How does AI assist the sports industry?
Many of us rely on AI-based technology without even knowing it. For example, when we use Google Maps, it gives us an estimate of a route and time it takes to get to a destination by using AI. Or when we order an Uber or Lyft, it connects us to a driver and calculates the fare.
These are examples of assistive technology – enabling people to make easier/better/quicker decisions, and they not only emulate but sometimes surpass what humans can do.
The reason these companies are able to achieve this ‘super human’ capability, is that they’ve utilised an enormous amount of data. The more data you have, the better your AI technology will be - simple as that.
When it comes to the sheer volume of data in the sports industry – both historically in terms of capturing all games played, and also in terms of granularity (details of locations and times of games played) – no other company has the volume of sports data we have at Stats Perform.
We cover all sports and we capture details of them at a depth no other company does, which positions us as the best sports AI company.
The goal of our AI technology is to help all segments of the sports industry to make better and quicker decisions, as well as to do things they couldn’t beforehand.
Can you give us an example?
Football (soccer) is a hard sport to analyse because it’s low-scoring, continuous and strategic. For these reasons, the current statistics used, such as possession percentage, number of passes, corners and tackles, don’t correlate with goals scored and who won the match.
Our AI-based metrics, such as expected goals, quality of passes and playing styles, correlate far more accurately with the number of goals scored when compared with standard statistics. Our AI metrics measure performance better.

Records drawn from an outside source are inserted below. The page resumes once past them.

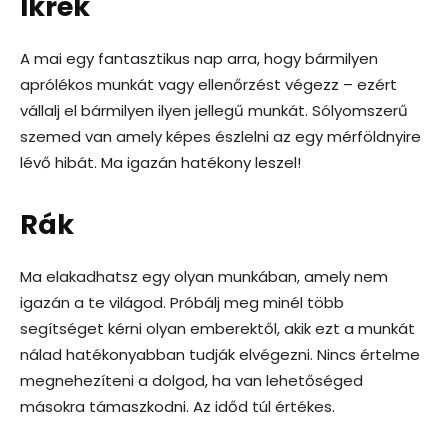
Ikrek
A mai egy fantasztikus nap arra, hogy bármilyen
aprólékos munkát vagy ellenőrzést végezz – ezért
vállalj el bármilyen ilyen jellegű munkát. Sólyomszerű
szemed van amely képes észlelni az egy mérföldnyire
lévő hibát. Ma igazán hatékony leszel!
Rák
Ma elakadhatsz egy olyan munkában, amely nem
igazán a te világod. Próbálj meg minél több
segítséget kérni olyan emberektől, akik ezt a munkát
nálad hatékonyabban tudják elvégezni. Nincs értelme
megnehezíteni a dolgod, ha van lehetőséged
másokra támaszkodni. Az időd túl értékes.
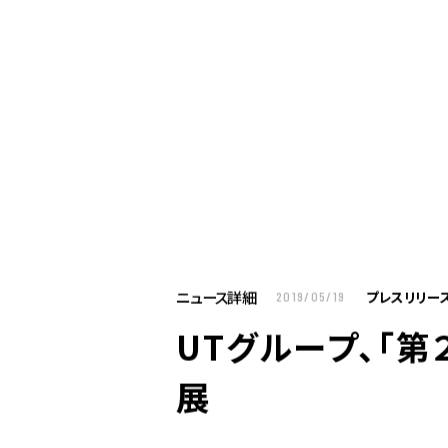
お仕事をお探しの方へ
企業のご担当者様へ
U
お仕事をお探しの方へTOP
はたらく人への
企業のご担当者様へTOP
サービス・ソリ
ニュース詳細
プレスリリー
2019/05/19
人材派遣
UTグループ、「
製造請負
BPO
展
人材紹介
構造改革支援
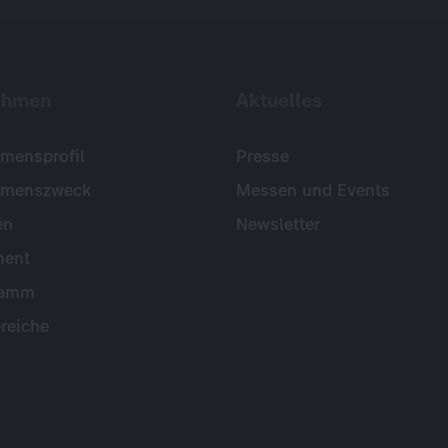
ehmen
Aktuelles
mensprofil
Presse
hmenszweck
Messen und Events
en
Newsletter
ent
ramm
reiche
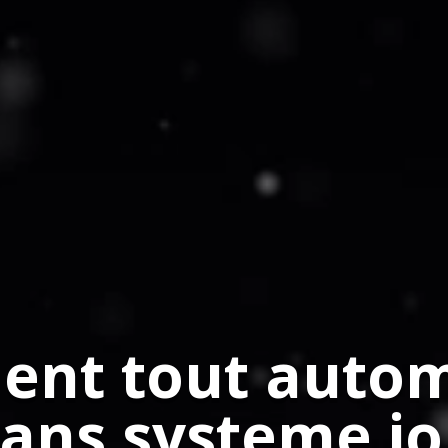
nt tout autom
ans systeme io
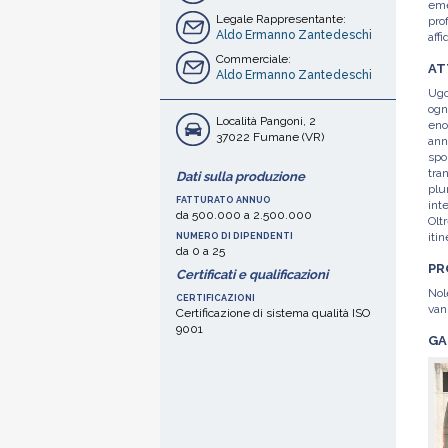
eme
Legale Rappresentante:
pro
Aldo Ermanno Zantedeschi
affi
Commerciale:
AT
Aldo Ermanno Zantedeschi
Ugo
ogn
Località Pangoni, 2
eno
37022 Fumane (VR)
ann
spo
tra
Dati sulla produzione
plu
FATTURATO ANNUO
int
da 500.000 a 2.500.000
Olt
iti
NUMERO DI DIPENDENTI
da 0 a 25
esc
PR
vali
Certificati e qualificazioni
Nol
CERTIFICAZIONI
van
Certificazione di sistema qualità ISO
9001
GA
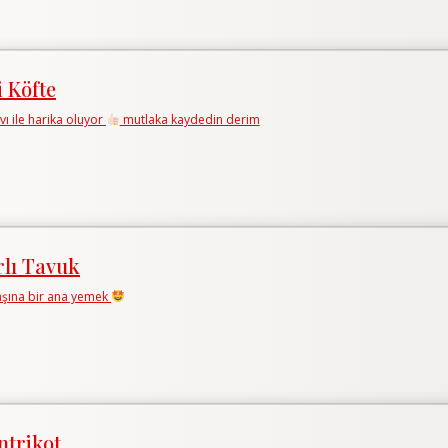
i Köfte
avı ile harika oluyor
mutlaka kaydedin derim
lı Tavuk
başına bir ana yemek
ntrikot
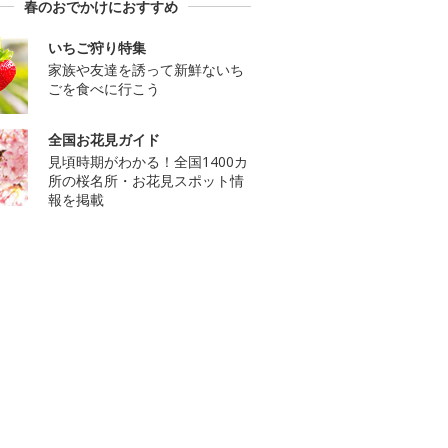
春のおでかけにおすすめ
いちご狩り特集
家族や友達を誘って新鮮ないち
ごを食べに行こう
全国お花見ガイド
見頃時期がわかる！全国1400カ
所の桜名所・お花見スポット情
報を掲載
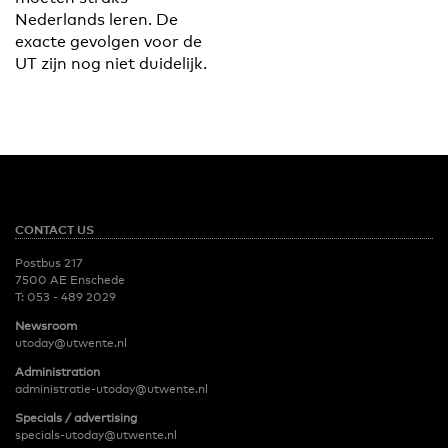
Nederlands leren. De
exacte gevolgen voor de
UT zijn nog niet duidelijk.
CONTACT US
Postbus 217
7500 AE Enschede
T:
053 - 489 2029
Newsroom
utoday@utwente.nl
Administration
administratie-utoday@utwente.nl
Specials / advertising
specials-utoday@utwente.nl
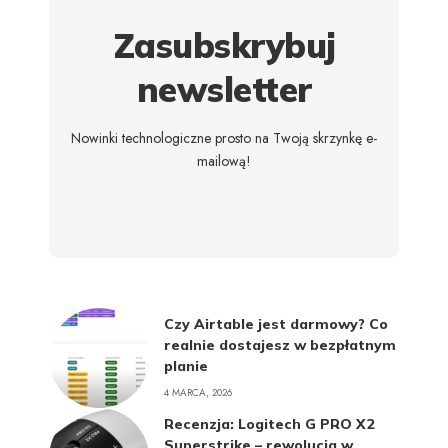
Zasubskrybuj
newsletter
Nowinki technologiczne prosto na Twoją skrzynkę e-
mailową!
Czy Airtable jest darmowy? Co
realnie dostajesz w bezpłatnym
planie
4 MARCA, 2026
Recenzja: Logitech G PRO X2
Superstrike – rewolucja w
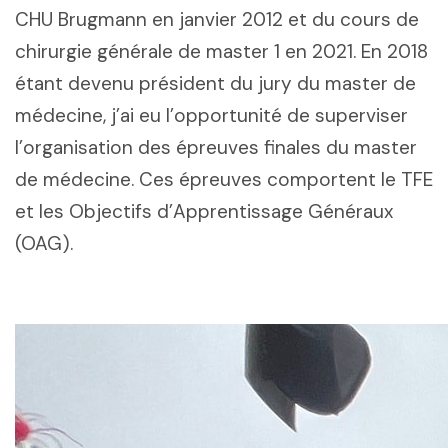
CHU Brugmann en janvier 2012 et du cours de
chirurgie générale de master 1 en 2021. En 2018
étant devenu président du jury du master de
médecine, j’ai eu l’opportunité de superviser
l’organisation des épreuves finales du master
de médecine. Ces épreuves comportent le TFE
et les Objectifs d’Apprentissage Généraux
(OAG).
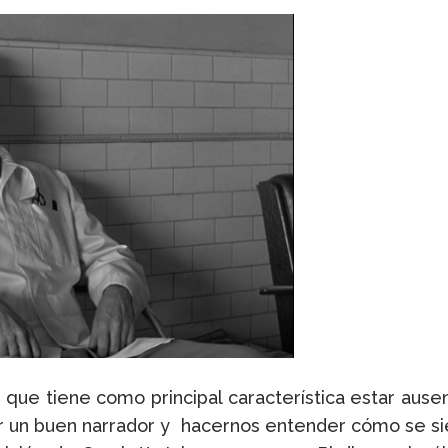
re que tiene como principal característica estar au
 ser un buen narrador y hacernos entender cómo se s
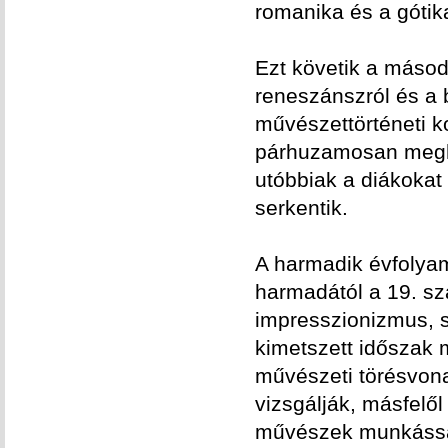
romanika és a gótik
Ezt követik a máso
reneszánszról és a 
művészettörténeti k
párhuzamosan meghi
utóbbiak a diákokat
serkentik.
A harmadik évfolya
harmadától a 19. sz
impresszionizmus, 
kimetszett időszak 
művészeti törésvonala
vizsgálják, másfelő
művészek munkásság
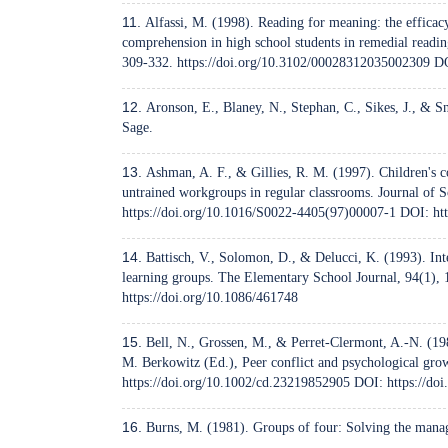
Alfassi, M. (1998). Reading for meaning: the efficacy
comprehension in high school students in remedial readin
309-332.
https://doi.org/10.3102/00028312035002309
D
Aronson, E., Blaney, N., Stephan, C., Sikes, J., & 
Sage.
Ashman, A. F., & Gillies, R. M. (1997). Children's c
untrained workgroups in regular classrooms. Journal of 
https://doi.org/10.1016/S0022-4405(97)00007-1
DOI:
ht
Battisch, V., Solomon, D., & Delucci, K. (1993). Int
learning groups. The Elementary School Journal, 94(1),
https://doi.org/10.1086/461748
Bell, N., Grossen, M., & Perret-Clermont, A.-N. (198
M. Berkowitz (Ed.), Peer conflict and psychological grow
https://doi.org/10.1002/cd.23219852905
DOI:
https://do
Burns, M. (1981). Groups of four: Solving the mana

Using these AI tools, we were able to show how UK team Leicester City won the 2015-16 English Premier League title. Basically, it wasn’t the goal-scoring exploits of players Jamie Vardy or Riyad Mahrez that won the game, the result was down to goalkeeper, Kasper Schmeichel, who saved five more goals than the average Premier League goalkeeper, and their defenders who intercepted the most 50-50 balls – especially midfielder Ngolo Kante.
What else can your software do?
There are things in football that can’t be measured reliably by humans, such as a team’s formation.
Using our AI techniques – most notably our unsupervised clustering method – we can automatically find a team’s formation at every frame of a match. We’re very proud of this, as we’re the first group to be able to do this and it’s a central feature of our Edge football software.
Outside football, we‘ve also recently launched a couple of new AI-based products for analysing NFL and NBA, called VQ and Insights.
The VQ (victory quotient) system, uses our wealth of data in both the NBA and NFL, as well as our deep learning models to provide predictions of performance of every player in every match. That’s the power of AI, as we can scale our models to provide these predictions for every match being played.
Additionally, we’ve launched our Insights Live product, which provides notable information during every match using our deep data, in tandem with our natural language generation platform, which is another great example of using AI to scale and provide information where it wasn’t previously available.
How is AI changing the world of sports for consumers and competitors?
The reason sport is so compelling is that it’s played and coached by humans who are constantly making decisions in the heat of the moment – often the wrong decision.
Every single decision that a coach or player makes can be broken down, analysed and debated and at Stats Perform, we have the data on every decision coaches and players make, which means that by using our AI technology, we can provide objective analysis on each decision.
This is compelling for front-offices as we now have a better measure of performance.
It’s the same for audiences at home. Every sports event is now a talking point and we can make it even more compelling by providing a reliable prediction service for consumers.
Our AI technology is also the ultimate decision analysis tool, enabling everyone associated with the sports world to make better decisions.
Sports are increasingly being broadcast and consumed via mobile and the internet and this means raw and AI-based metrics are required to make more interactive and compelling experiences.
How can AI maximise old data?
We have the most sports data on the planet. To continually improve, we want to collect even more, with a granularity that a human could not do manually. That’s how our AutoStats functionality works.
This utilises computer vision, which captures a player’s skeleton from a broadcast video frame and then provides player tracking and event data.
Our goal is to collect tracking data from every sports video that has ever existed – which essentially enables us to travel back in time.
Take basketball as an example: tracking systems were not available in the 80s or 90s, so capturing the performance of Michael Jordan has not been possible... until now.
Using AutoStat, we can capture data from historical videos, enabling us to do comparisons of players across eras.
Will AI take the magic out of sport?
I get asked that question often. My honest belief is that we’re making sports better. Instead of it being a mere athletic endeavour (ie, the fastest and strongest prevail), we’re adding a cognitive dimension to the equation, where players and coaches have to also hone and perfect their cognitive function to best prepare for (and predict) the strengths and weakness of opponents.
How will AI change sport?
Currently top professional athletes receive the best analysis and coaching. AI technology will democratise this to the point that everyone, whether amateur or professional, kid or adult, can receive the best analysis and coaching for free.